Tell us about yourself as a researcher/clinician and how you became interested in rare disease research?
As a very junior doctor it was clear I wanted to do haemostasis. At the end of my training I was given an opportunity to undertake a postgraduate degree at UCL’s department of haematology, continuing my interest in TTP. I became a consultant at UCLH in 2007 and was fortunate to receive a grant from the Medical Research Council to expand our regional TTP registry to a national database. Simultaneously, publications on treating immune mediated TTP helped alter the outcomes of patients. UCLH is currently the biggest international site for TTP.

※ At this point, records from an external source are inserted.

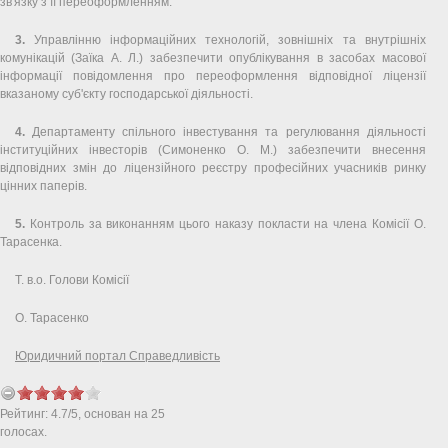
зв'язку з її переоформленням.
3.
Управлінню інформаційних технологій, зовнішніх та внутрішніх
комунікацій (Заїка А. Л.) забезпечити опублікування в засобах масової
інформації повідомлення про переоформлення відповідної ліцензії
вказаному суб'єкту господарської діяльності.
4.
Департаменту спільного інвестування та регулювання діяльності
інституційних інвесторів (Симоненко О. М.) забезпечити внесення
відповідних змін до ліцензійного реєстру професійних учасників ринку
цінних паперів.
5.
Контроль за виконанням цього наказу покласти на члена Комісії О.
Тарасенка.
Т. в.о. Голови Комісії
О. Тарасенко
Юридичний портал Справедливість
Рейтинг:
4.7
/
5
, основан на
25
голосах.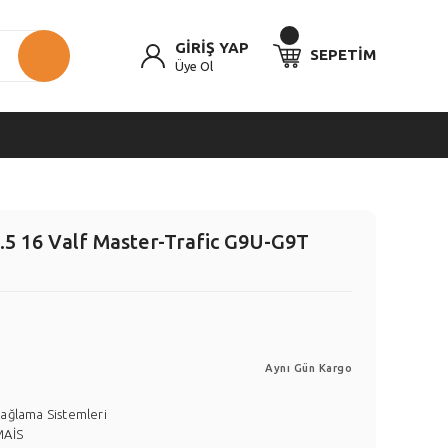
GİRİŞ YAP
SEPETİM
Üye Ol
.5 16 Valf Master-Trafic G9U-G9T
Aynı Gün Kargo
ağlama Sistemleri
MAİS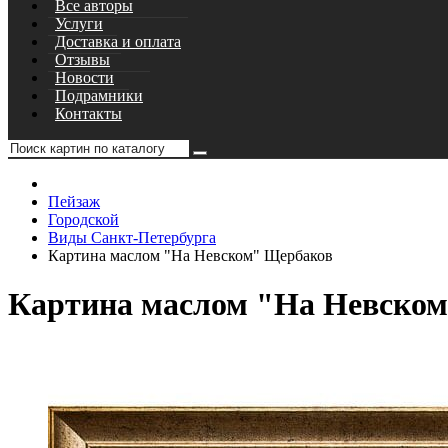
Все авторы
Услуги
Доставка и оплата
Отзывы
Новости
Подрамники
Контакты
Пейзаж
Городской
Виды Санкт-Петербурга
Картина маслом "На Невском" Щербаков
Картина маслом "На Невско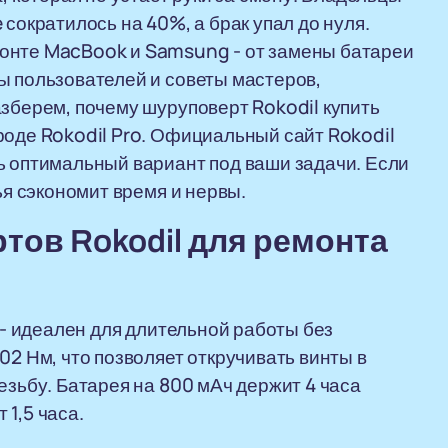
 сократилось на 40%, а брак упал до нуля.
онте MacBook и Samsung - от замены батареи
ы пользователей и советы мастеров,
азберем, почему шуруповерт Rokodil купить
роде Rokodil Pro. Официальный сайт Rokodil
ь оптимальный вариант под ваши задачи. Если
ья сэкономит время и нервы.
ов Rokodil для ремонта
в - идеален для длительной работы без
02 Нм, что позволяет откручивать винты в
езьбу. Батарея на 800 мАч держит 4 часа
1,5 часа.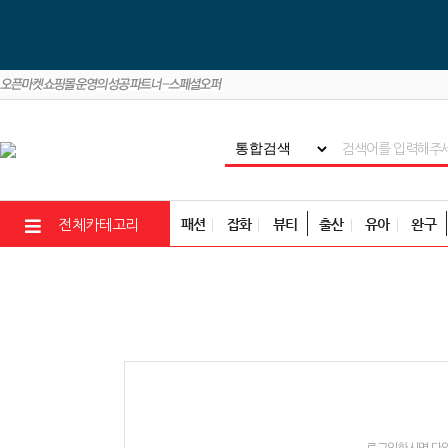
패션
잡화
뷰티
출산
유아
완구
전체카테고리
로그인하시면 다양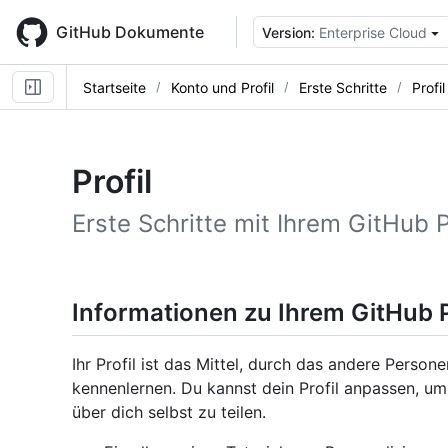
Skip
to
GitHub Dokumente
Version:
Enterprise Cloud
main
content
Startseite
Konto und Profil
Erste Schritte
Profil
Profil
Erste Schritte mit Ihrem GitHub Pr
Informationen zu Ihrem GitHub P
Ihr Profil ist das Mittel, durch das andere Perso
kennenlernen. Du kannst dein Profil anpassen, u
über dich selbst zu teilen.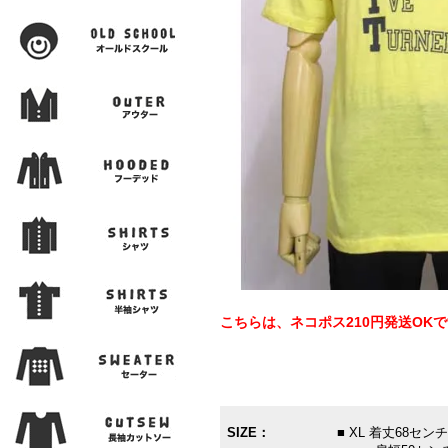
こちらは、ネコポス210円発送OK
SIZE：
■ XL 着丈68セ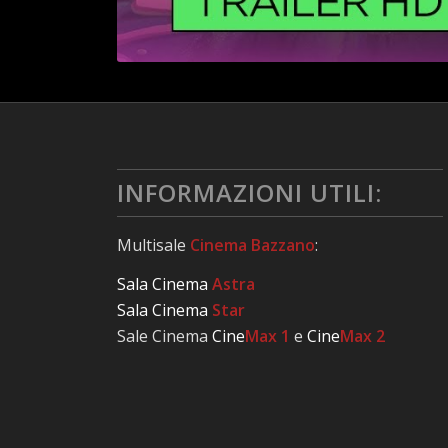
INFORMAZIONI UTILI:
Multisale
Cinema Bazzano
:
Sala Cinema
Astra
Sala Cinema
Star
Sale Cinema
Cine
Max 1
e
Cine
Max 2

What is TTP and how does it develop?
In patients with TTP, blood clots form in small blood vessels throughout the body. These clots can limit or block the flow of oxygen-rich blood to the body's organs and result in serious health problems such as strokes or epileptic events. TTP is caused by a lack of activity in the ADAMTS13 enzyme, a type of protein in the blood. TTP is a relatively new disease with the ADAMTS13 enzyme only discovered in 1997.
Are there specific scientific developments and/or technologies that have made your research possible?
The patients; development of assays in real time in the research unit; collaborations; and genetic technology that can be applied to genome wide association studies (GWAS) where the entire genome can be scanned in order to pinpoint genetic variants associated with a particular disease.
How can patients and the public help researchers discover more about TTP?
UCLH Charity has set up the TTP Education and Research Fund which seeks to support a national service so all areas in England are able to provide comparable services. Donations to the fund also support continued research at UCLH and UCL and help the team to provide information for patients.
Of the thousands of rare diseases, how do pharmaceutical companies decide which ones to focus on?
Rare diseases have significantly smaller patient populations, but usually the mechanism for the conditions is more defined, so the manipulation of compounds to alter or treat a disease is developed. In TTP, the two important developments are a recombinant version of the missing ADAMTS 13 enzyme and nanobody techology to help attain a normal platelet count quicker.